ColossalAI [BUG]: Is it normal to have loss nan after the Stage 1

🐛 Describe the bug

wandb: Synced 6 W&B file(s), 0 media file(s), 0 artifact file(s) and 0 other file(s)
wandb: Waiting for W&B process to finish... (success).
wandb: - 0.010 MB of 0.010 MB uploaded (0.000 MB deduped)
wandb: Run history:
wandb: batch_id ▁▁▂▂▃▃▄▄▅▅▆▆▇▇██
wandb:    epoch ▁▁▁▁▁▁▁▁▁▁▁▁▁▁▁▁
wandb:     loss ▁               
wandb:       lr ███▇▇▆▆▅▄▃▃▂▂▁▁▁
wandb: 
wandb: Run summary:
wandb: batch_id 127
wandb:    epoch 0
wandb:     loss nan
wandb:       lr 0.0
wandb: 
wandb: Synced 6 W&B file(s), 0 media file(s), 0 artifact file(s) and 0 other file(s)

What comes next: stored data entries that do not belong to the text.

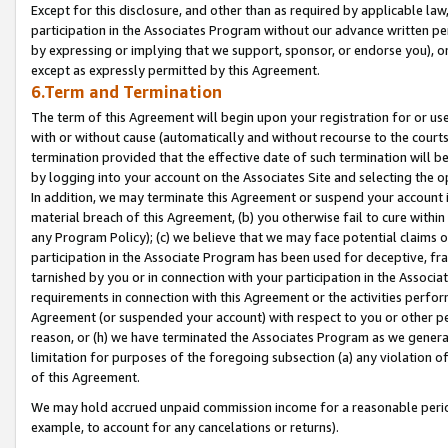
Except for this disclosure, and other than as required by applicable la
participation in the Associates Program without our advance written per
by expressing or implying that we support, sponsor, or endorse you), or
except as expressly permitted by this Agreement.
6.Term and Termination
The term of this Agreement will begin upon your registration for or use
with or without cause (automatically and without recourse to the courts,
termination provided that the effective date of such termination will b
by logging into your account on the Associates Site and selecting the o
In addition, we may terminate this Agreement or suspend your account i
material breach of this Agreement, (b) you otherwise fail to cure withi
any Program Policy); (c) we believe that we may face potential claims or
participation in the Associate Program has been used for deceptive, frau
tarnished by you or in connection with your participation in the Associ
requirements in connection with this Agreement or the activities perfo
Agreement (or suspended your account) with respect to you or other per
reason, or (h) we have terminated the Associates Program as we general
limitation for purposes of the foregoing subsection (a) any violation o
of this Agreement.
We may hold accrued unpaid commission income for a reasonable period 
example, to account for any cancelations or returns).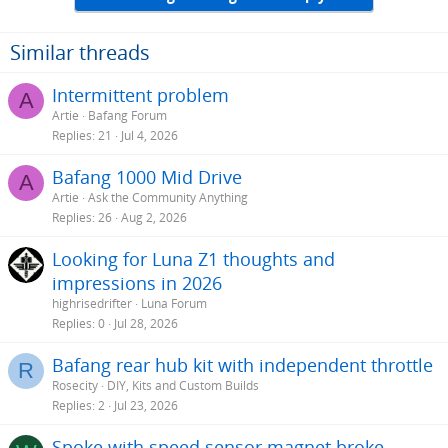
Similar threads
Intermittent problem
A
Artie
Bafang Forum
Replies
21
Jul 4, 2026
Bafang 1000 Mid Drive
A
Artie
Ask the Community Anything
Replies
26
Aug 2, 2026
Looking for Luna Z1 thoughts and
impressions in 2026
highrisedrifter
Luna Forum
Replies
0
Jul 28, 2026
Bafang rear hub kit with independent throttle
R
Rosecity
DIY, Kits and Custom Builds
Replies
2
Jul 23, 2026
Spoke with speed sensor magnet broke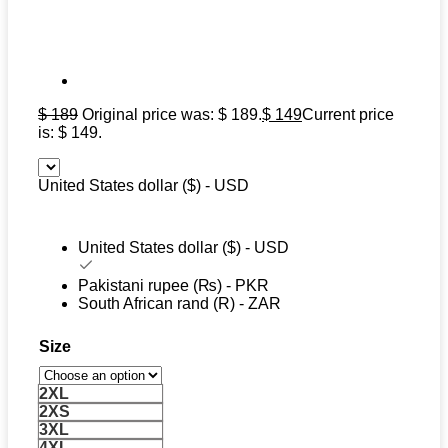
$
189
Original price was: $ 189.
$
149
Current price
is: $ 149.
United States dollar ($) - USD
United States dollar ($) - USD
Pakistani rupee (₨) - PKR
South African rand (R) - ZAR
Size
2XL
2XS
3XL
4XL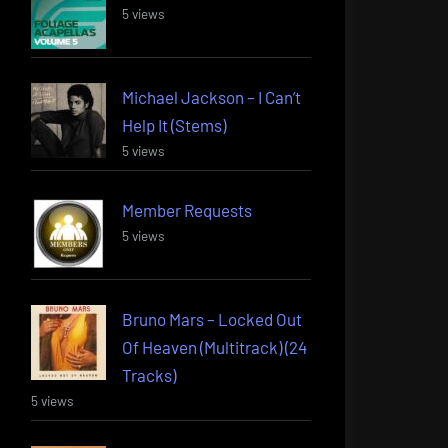
5 views
Michael Jackson – I Can’t
Help It (Stems)
5 views
Member Requests
5 views
Bruno Mars – Locked Out
Of Heaven (Multitrack) (24
Tracks)
5 views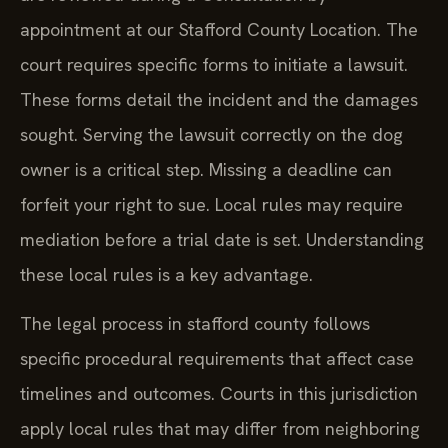
appointment at our Stafford County Location. The
court requires specific forms to initiate a lawsuit.
These forms detail the incident and the damages
sought. Serving the lawsuit correctly on the dog
owner is a critical step. Missing a deadline can
forfeit your right to sue. Local rules may require
mediation before a trial date is set. Understanding
these local rules is a key advantage.
The legal process in stafford county follows
specific procedural requirements that affect case
timelines and outcomes. Courts in this jurisdiction
apply local rules that may differ from neighboring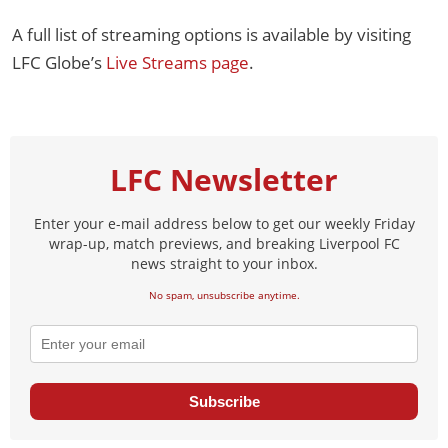
A full list of streaming options is available by visiting
LFC Globe’s
Live Streams page
.
LFC Newsletter
Enter your e-mail address below to get our weekly Friday
wrap-up, match previews, and breaking Liverpool FC
news straight to your inbox.
No spam, unsubscribe anytime.
Subscribe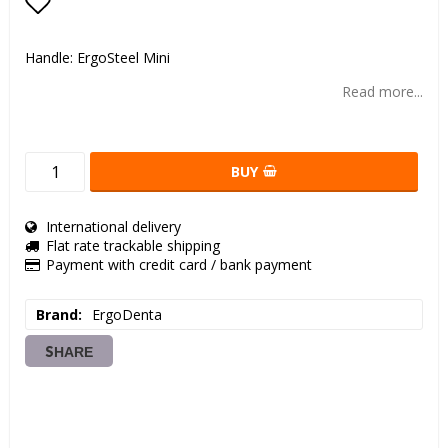
Add to list of favorites
Handle: ErgoSteel Mini
Read more...
BUY
International delivery
Flat rate trackable shipping
Payment with credit card / bank payment
Brand
ErgoDenta
SHARE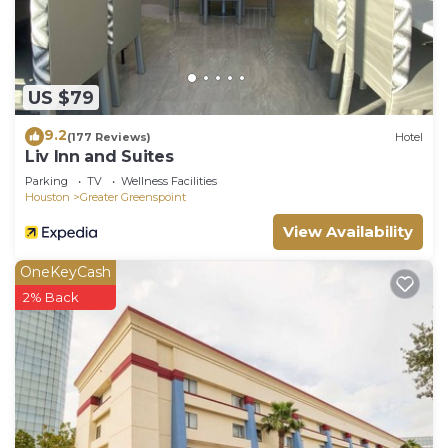
US $79
9.2
(177 Reviews)
Hotel
Liv Inn and Suites
Parking
TV
Wellness Facilities
Houston
Greater Greenspoint
View Availability
OneKeyCash
2% Back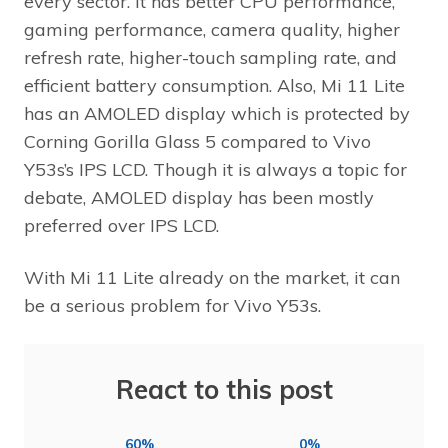
every sector. It has better CPU performance,
gaming performance, camera quality, higher
refresh rate, higher-touch sampling rate, and
efficient battery consumption. Also, Mi 11 Lite
has an AMOLED display which is protected by
Corning Gorilla Glass 5 compared to Vivo
Y53s’s IPS LCD. Though it is always a topic for
debate, AMOLED display has been mostly
preferred over IPS LCD.
With Mi 11 Lite already on the market, it can
be a serious problem for Vivo Y53s.
React to this post
60%
0%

Is it normal to have nan loss?

Environment

No response

Apr 04 '23 08:04 alibabadoufu

Can you try to print some forward outputs maybe here and ensure they are not nan?

Apr 05 '23 18:04 JThh

Also, can you inspect the loss before and after this line?

Apr 05 '23 18:04 JThh

Here are some values of variables in sft.py. When going once gradient optimizing, batch_size: 1 strategy: ddp accimulation_steps: 8 lr: 2e-5

And if DO NOT pass gradient updating (through gradient accumulation), the loss or total_loss would be normal. by the way the strategy change to colossalai_gemini or colossalai_zero2, it would not work.

Apr 06 '23 03:04 emigmo

same logs are seen here

Apr 06 '23 06:04 GeraldWu23

Bot detected the issue body's language is not English, translate it automatically. 👯👭🏻🧑‍🤝‍🧑👫🧑🏿‍🤝‍🧑🏻👩🏾‍🤝‍👨🏿👬🏿

same logs are seen here

Apr 06 '23 06:04 Issues-translate-bot

Do you mean when disabling grad_accumulation it will work correctly? How about when set to colossalai_gemini?

Apr 06 '23 18:04 JThh

This seems to have nothing to do with the accumulation of gradients. In the first few steps, the loss is normal, and then it starts to become nan

Apr 07 '23 07:04 allendred

same logs are seen here

Apr 08 '23 16:04 puyuanOT

is this warning shown in your log?

``use_cache=Trueis incompatible with gradient checkpointing. Settinguse_cache=False`...
/opt/conda/lib/python3.9/site-packages/torch/utils/checkpoint.py:25: UserWarning: None of the inputs have requires_grad=True. Gradients will be None
warnings.warn("None of the inputs have requires_grad=True. Gradients will be None")`

it might be the cause of this issue, while still not solved

Apr 11 '23 10:04 GeraldWu23

This issue seems related to the quantization of fp16:

# in train_sft.py
model = LlamaLM(pretrained=args.pretrain, 
                            lora_rank=args.lora_rank,
                            checkpoint=True).to(torch.float16).to(torch.cuda.current_device())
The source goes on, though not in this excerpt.